Der Betrachter findet bei "Stella Polaris – Ulloriarsuaq" erleuchtete Gletscher und Eisberge: weiß, durchsichtig, bläulich schimmernd. Wie außerirdische Objekte stehen sie auf Geröll, schwimmen vor einer Schneelandschaft im Wasser und vor einem Nachthimmel, der wie ein Hintergrund aus Science-Fiction-Filmen wirkt – ein klarer Sternenhimmel mit grünem Polarlicht.
Viele Bilder sind ohne Zeichen menschlicher Zivilisation. Es sind Nahaufnahmen einer schwindenden Landschaft, die seit Hunderttausenden Jahren existiert und deren eingeschriebene Erinnerungen sich ins Meer ergießen werden.
"Stella Polaris – Ulloriarsuaq" ist keine gewöhnliche Ausstellung, obwohl sie alle Eigenschaften davon besitzt. Sie hat eine Botschaft, eine sehr konkrete, sie will den Klimawandel in die Herzen der Menschen tragen. Es wird kein Werk eines einzelnen Künstlers gezeigt, sondern es ist ein Lichtkunst-Projekt um die Fotografin Nomi Baumgartl, den Fotografen Sven Nieder, den Filmemacher Yatri N. Niehaus sowie Laali Lyberth, die aus Grönland stammt und das Projekt koordiniert.
Neben den Fotografien gibt es einen Dokumentarfilm von Niehaus, der Baumgartl und Nieder während ihrer Aufnahmen des schmelzenden Eises begleitet und dabei die Landschaft, die Kultur der Menschen vor Ort sowie die Intention der Botschaft einfängt.
Die Idee zum Projekt entstand bereits 2009, als sich Nomi Baumgartl und Sven Nieder auf Grönland trafen, jeder gerade an einem eigenen Projekt arbeitend, so erzählt es Nieder bei der Eröffnung der Ausstellung Ende April im Berliner Willy-Brandt-Haus.

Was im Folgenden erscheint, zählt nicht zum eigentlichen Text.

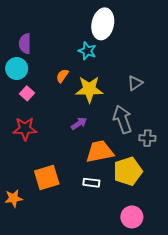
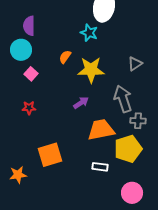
red star: (25, 129) -> (29, 108), size x0.6
gray cross: (147, 138) -> (138, 121), moved
white rectangle: (91, 183) -> (100, 167), moved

Die Unmittelbarkeit des Klimawandels auf Grönland, die nicht zu übersehende Veränderung der Gletscher und die Begegnung mit Angaangaq Angakkorsuaq, einem Schamanen und Ältesten der Eskimo-Kalaallit aus Grönland, hätten beide dazu inspiriert, das schmelzende Eis nicht als Zeugnisse einer Katastrophe aufzunehmen, sondern als Dokumente einer sich verändernden Landschaft, deren Schönheit herausgestellt wird.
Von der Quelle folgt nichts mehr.